- PROBLEM DESCRIPTION -
Reproduce exactly, from the data that follows, the line with "advies op maat (1047, 1468)", the line with "Kaart (414, 1117)", and every line that lies between them.

- EXERCISE DATA -
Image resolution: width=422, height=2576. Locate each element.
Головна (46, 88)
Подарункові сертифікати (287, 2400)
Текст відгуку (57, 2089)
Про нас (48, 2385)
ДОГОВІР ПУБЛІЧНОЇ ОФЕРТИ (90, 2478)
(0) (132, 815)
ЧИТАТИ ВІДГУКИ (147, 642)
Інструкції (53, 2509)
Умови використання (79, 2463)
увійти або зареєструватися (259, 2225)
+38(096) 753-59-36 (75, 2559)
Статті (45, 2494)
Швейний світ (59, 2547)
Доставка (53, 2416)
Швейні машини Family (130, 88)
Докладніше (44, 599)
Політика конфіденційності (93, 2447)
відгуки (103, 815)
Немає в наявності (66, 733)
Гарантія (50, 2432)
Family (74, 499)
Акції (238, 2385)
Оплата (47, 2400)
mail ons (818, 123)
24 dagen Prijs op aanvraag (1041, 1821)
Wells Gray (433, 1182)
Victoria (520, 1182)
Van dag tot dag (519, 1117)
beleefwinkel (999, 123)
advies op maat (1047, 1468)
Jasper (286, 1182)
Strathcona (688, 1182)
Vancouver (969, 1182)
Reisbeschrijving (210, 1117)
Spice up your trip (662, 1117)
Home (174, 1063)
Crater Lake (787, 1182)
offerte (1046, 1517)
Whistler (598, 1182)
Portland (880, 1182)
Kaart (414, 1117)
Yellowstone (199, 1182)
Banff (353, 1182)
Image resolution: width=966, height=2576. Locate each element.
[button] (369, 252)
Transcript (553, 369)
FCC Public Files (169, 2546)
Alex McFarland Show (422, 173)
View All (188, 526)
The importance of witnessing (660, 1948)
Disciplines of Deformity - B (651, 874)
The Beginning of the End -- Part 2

- TASK OUTPUT -
advies op maat (1047, 1468)
Jasper (286, 1182)
Strathcona (688, 1182)
Vancouver (969, 1182)
Reisbeschrijving (210, 1117)
Spice up your trip (662, 1117)
Home (174, 1063)
Crater Lake (787, 1182)
offerte (1046, 1517)
Whistler (598, 1182)
Portland (880, 1182)
Kaart (414, 1117)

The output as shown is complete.